1.) The student writes the formula down for the directional derivative, barely pays attention to the diagram, sees that the formula is correct, and marks true.

2.) The student writes the formula down for the directional derivative, realizes that theta must be the angle between the gradient and the vector, notes that the vector in the diagram is not defined as the gradient, but then sees the perpendicular contours and realizes that it MUST be the gradient, and marks true.

3.) 1MileCrash realizes that although the contours are perpendicular to a vector, they are perpendicular to the wrong one, the unit vector u. Because of this, u is in the direction of the gradient, and the directional derivative is just ||grad f || since that theta is clearly not 0. 1MileCrash hesitantly marks false, wondering if he's overthought the problem.




Did I overthink the problem? What should I do? In my eyes, vector v here means absolutely nothing, so theta means absolutely nothing.

 

[micromass]

It's an awful picture. I've spent 15 minutes trying to interpret it, but no luck.
First of all, u in the picture is not a unit vector since it leaves in P.
Secondly, there is no chance at all that v would be the gradient. The gradient should actually point downwards since that's where the rate of change is highest. I have no idea what v is doing there.
Vector u seems to be perpendicular to the level curves and is in the direction of the greatest increase, so it's the gradient.

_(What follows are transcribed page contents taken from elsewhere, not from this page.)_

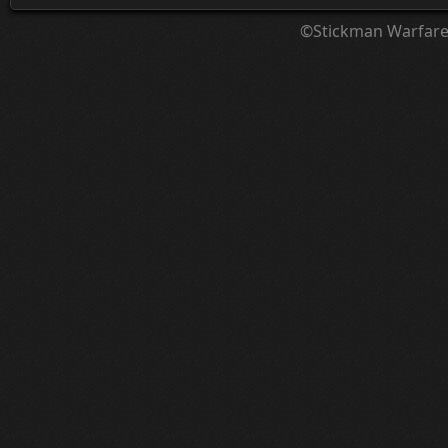
©Stickman Warfar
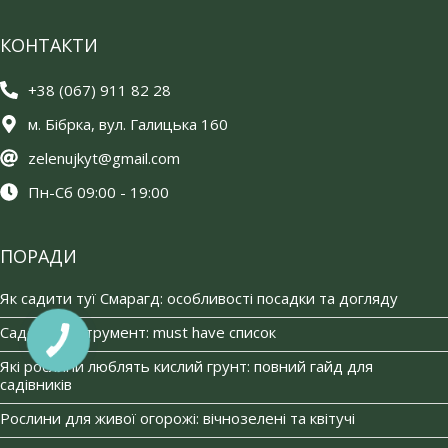
КОНТАКТИ
+38 (067) 911 82 28
м. Бібрка, вул. Галицька 160
zelenujkyt@gmail.com
Пн-Сб 09:00 - 19:00
ПОРАДИ
Як садити туї Смарагд: особливості посадки та догляду
Садовий інструмент: must have список
КНОПКА
ЗВ'ЯЗКУ
Які рослини люблять кислий грунт: повний гайд для
садівників
Рослини для живої огорожі: вічнозелені та квітучі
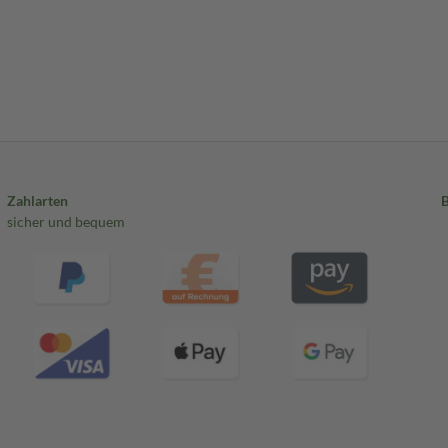
Zahlarten
sicher und bequem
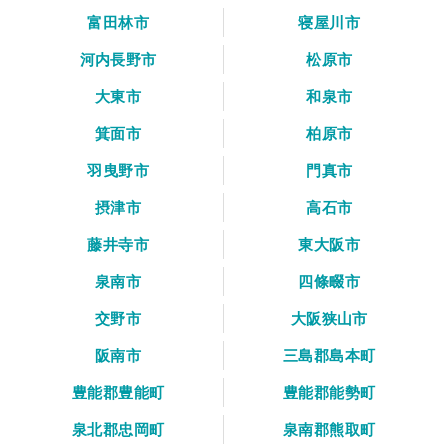
富田林市
寝屋川市
河内長野市
松原市
大東市
和泉市
箕面市
柏原市
羽曳野市
門真市
摂津市
高石市
藤井寺市
東大阪市
泉南市
四條畷市
交野市
大阪狭山市
阪南市
三島郡島本町
豊能郡豊能町
豊能郡能勢町
泉北郡忠岡町
泉南郡熊取町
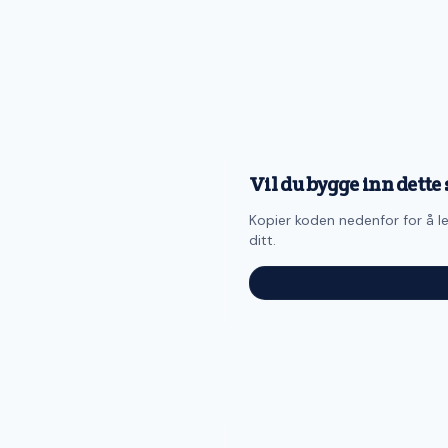
Vil du bygge inn dette 
Kopier koden nedenfor for å le
ditt.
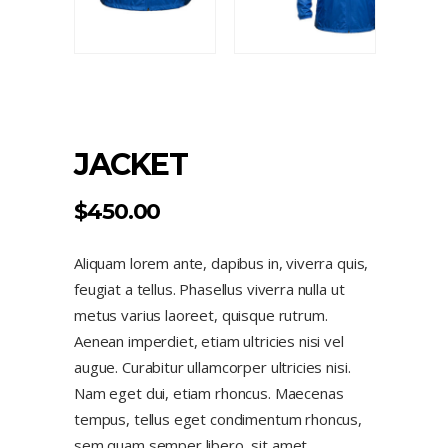
JACKET
$
450.00
Aliquam lorem ante, dapibus in, viverra quis,
feugiat a tellus. Phasellus viverra nulla ut
metus varius laoreet, quisque rutrum.
Aenean imperdiet, etiam ultricies nisi vel
augue. Curabitur ullamcorper ultricies nisi.
Nam eget dui, etiam rhoncus. Maecenas
tempus, tellus eget condimentum rhoncus,
sem quam semper libero, sit amet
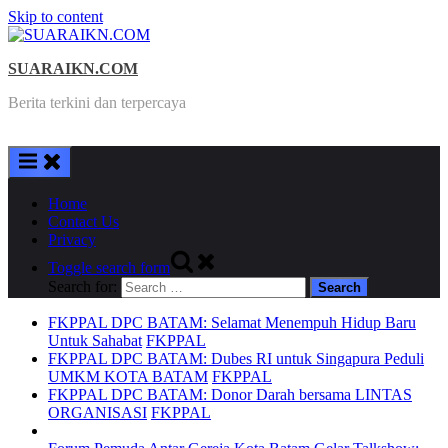
Skip to content
SUARAIKN.COM
Berita terkini dan terpercaya
Home
Contact Us
Privacy
Toggle search form
Search for:
FKPPAL DPC BATAM: Selamat Menempuh Hidup Baru
Untuk Sahabat
FKPPAL
FKPPAL DPC BATAM: Dubes RI untuk Singapura Peduli
UMKM KOTA BATAM
FKPPAL
FKPPAL DPC BATAM: Donor Darah bersama LINTAS
ORGANISASI
FKPPAL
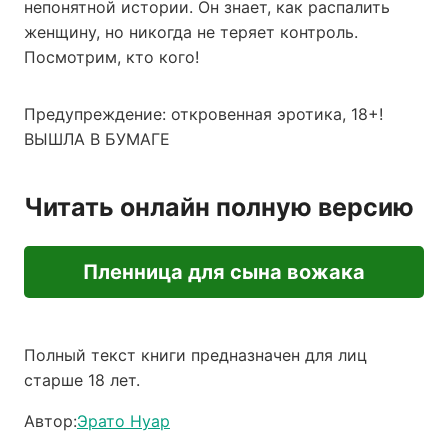
непонятной истории. Он знает, как распалить
женщину, но никогда не теряет контроль.
Посмотрим, кто кого!
Предупреждение: откровенная эротика, 18+!
ВЫШЛА В БУМАГЕ
Читать онлайн полную версию
Пленница для сына вожака
Полный текст книги предназначен для лиц
старше 18 лет.
Автор:
Эрато Нуар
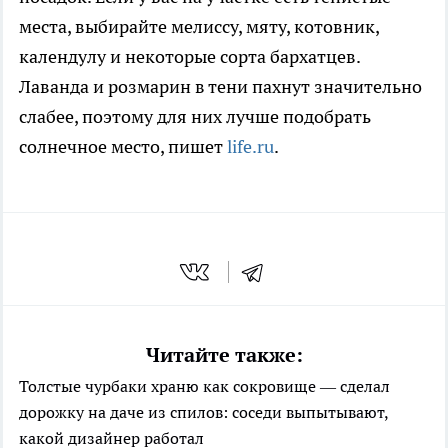
места, выбирайте мелиссу, мяту, котовник,
календулу и некоторые сорта бархатцев.
Лаванда и розмарин в тени пахнут значительно
слабее, поэтому для них лучше подобрать
солнечное место, пишет
life.ru
.
Читайте также:
Толстые чурбаки храню как сокровище — сделал
дорожку на даче из спилов: соседи выпытывают,
какой дизайнер работал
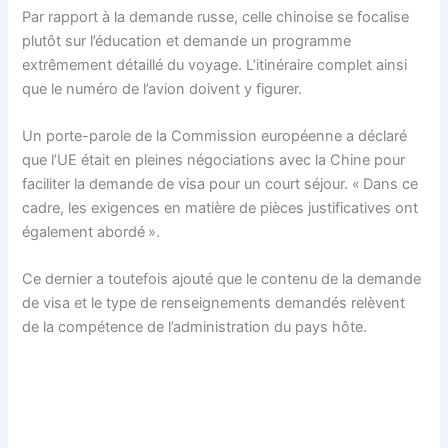
Par rapport à la demande russe, celle chinoise se focalise
plutôt sur l’éducation et demande un programme
extrêmement détaillé du voyage. L’itinéraire complet ainsi
que le numéro de l’avion doivent y figurer.
Un porte-parole de la Commission européenne a déclaré
que l’UE était en pleines négociations avec la Chine pour
faciliter la demande de visa pour un court séjour. « Dans ce
cadre, les exigences en matière de pièces justificatives ont
également abordé ».
Ce dernier a toutefois ajouté que le contenu de la demande
de visa et le type de renseignements demandés relèvent
de la compétence de l’administration du pays hôte.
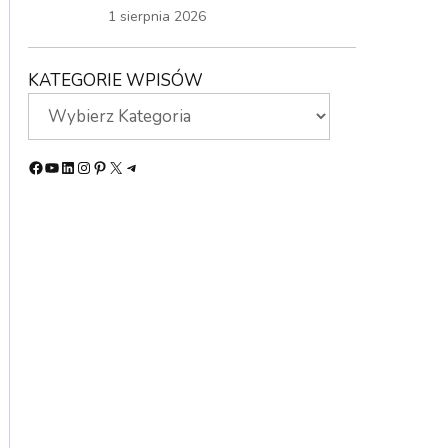
1 sierpnia 2026
KATEGORIE WPISÓW
Facebook
YouTube
LinkedIn
Instagram
Pinterest
X
Telegram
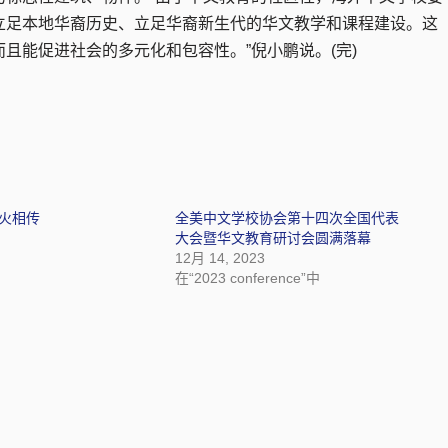
立足本地华裔历史、立足华裔新生代的华文教学和课程建设。这
且能促进社会的多元化和包容性。”倪小鹏说。(完)
火相传
全美中文学校协会第十四次全国代表
大会暨华文教育研讨会圆满落幕
12月 14, 2023
在“2023 conference”中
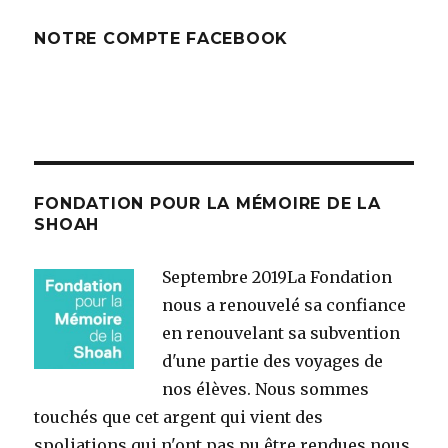
NOTRE COMPTE FACEBOOK
FONDATION POUR LA MÉMOIRE DE LA
SHOAH
Septembre 2019
La Fondation
nous a renouvelé sa confiance
en renouvelant sa subvention
d'une partie des voyages de
nos élèves. Nous sommes
touchés que cet argent qui vient des
spoliations qui n'ont pas pu être rendues nous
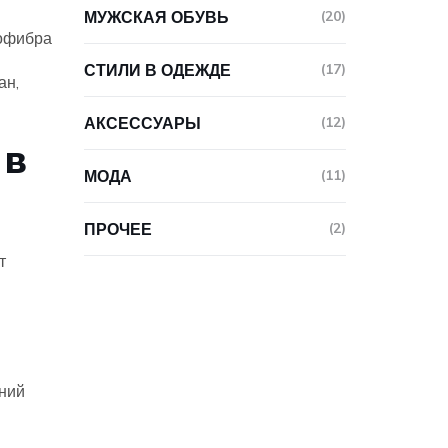
МУЖСКАЯ ОБУВЬ
(20)
рофибра
СТИЛИ В ОДЕЖДЕ
(17)
ан,
АКСЕССУАРЫ
(12)
 в
МОДА
(11)
ПРОЧЕЕ
(2)
т
аний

So (unless I'm an idiot and forgot most of my calc III), I think you have a point here. I would explain it to the professor.

 

[1MileCrash]

It's an awful picture. I've spent 15 minutes trying to interpret it, but no luck.
First of all, u in the picture is not a unit vector since it leaves in P.
Secondly, there is no chance at all that v would be the gradient. The gradient should actually point downwards since that's where the rate of change is highest. I have no idea what v is doing there.
Vector u seems to be perpendicular to the level curves, but that doesn't mean it's in the direction of the gradient. u seems to be opposite to the gradient.

So (unless I'm an idiot and forgot most of my calc III), I think you have a point here. I would explain it to the professor.

The gradient points up; the gradient always points towards the max rate of increasing change, and the values for f are increasing in the exact direction of u.

One way or another, it can't be true.

 

[micromass]

The gradient points up; the gradient always points towards the max rate of increasing change, and the values for f are increasing in the exact direction of u.

Yes, yes, I know. I already edited my post I'm stupid

 

[1MileCrash]

Yes, yes, I know. I already edited my post I'm stupid

Hah! Yeah, right.

 

[psparky]

If you think you are right...always discuss with your professor. You will end up getting to the bottom of it even if you are wrong.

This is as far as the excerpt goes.